▶ [GIVEN RECORDS]
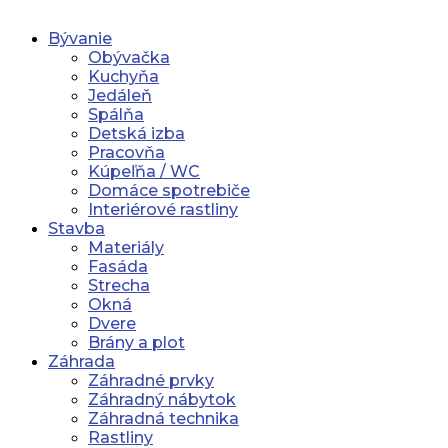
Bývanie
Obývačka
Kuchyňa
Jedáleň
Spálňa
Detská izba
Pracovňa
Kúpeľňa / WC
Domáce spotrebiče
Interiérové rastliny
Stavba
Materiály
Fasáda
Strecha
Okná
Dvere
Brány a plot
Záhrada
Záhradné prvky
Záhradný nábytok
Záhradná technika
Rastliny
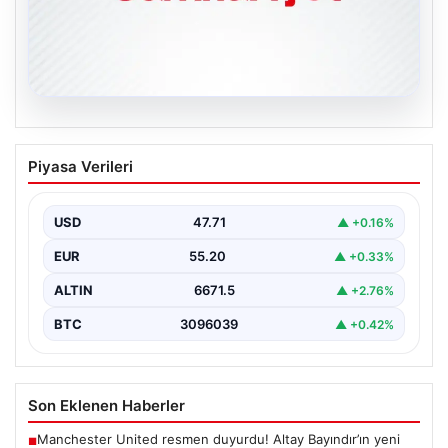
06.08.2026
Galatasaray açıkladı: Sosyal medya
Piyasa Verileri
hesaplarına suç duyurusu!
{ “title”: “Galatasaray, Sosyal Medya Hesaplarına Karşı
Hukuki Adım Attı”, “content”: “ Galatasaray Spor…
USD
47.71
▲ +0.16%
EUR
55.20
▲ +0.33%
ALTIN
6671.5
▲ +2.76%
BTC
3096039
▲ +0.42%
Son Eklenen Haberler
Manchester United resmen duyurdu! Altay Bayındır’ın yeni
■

▶ [WHAT TO DO] Do not include the pictures. Quote only the lines from the line with "Záhradný nábytok" through the end of the material, both ends included, exactly.

▶ [COMPLETED TASK]
Záhradný nábytok
Záhradná technika
Rastliny
06.08.2026
Galatasaray açıkladı: Sosyal medya
Piyasa Verileri
hesaplarına suç duyurusu!
{ “title”: “Galatasaray, Sosyal Medya Hesaplarına Karşı
Hukuki Adım Attı”, “content”: “ Galatasaray Spor…
USD
47.71
▲ +0.16%
EUR
55.20
▲ +0.33%
ALTIN
6671.5
▲ +2.76%
BTC
3096039
▲ +0.42%
Son Eklenen Haberler
Manchester United resmen duyurdu! Altay Bayındır’ın yeni
■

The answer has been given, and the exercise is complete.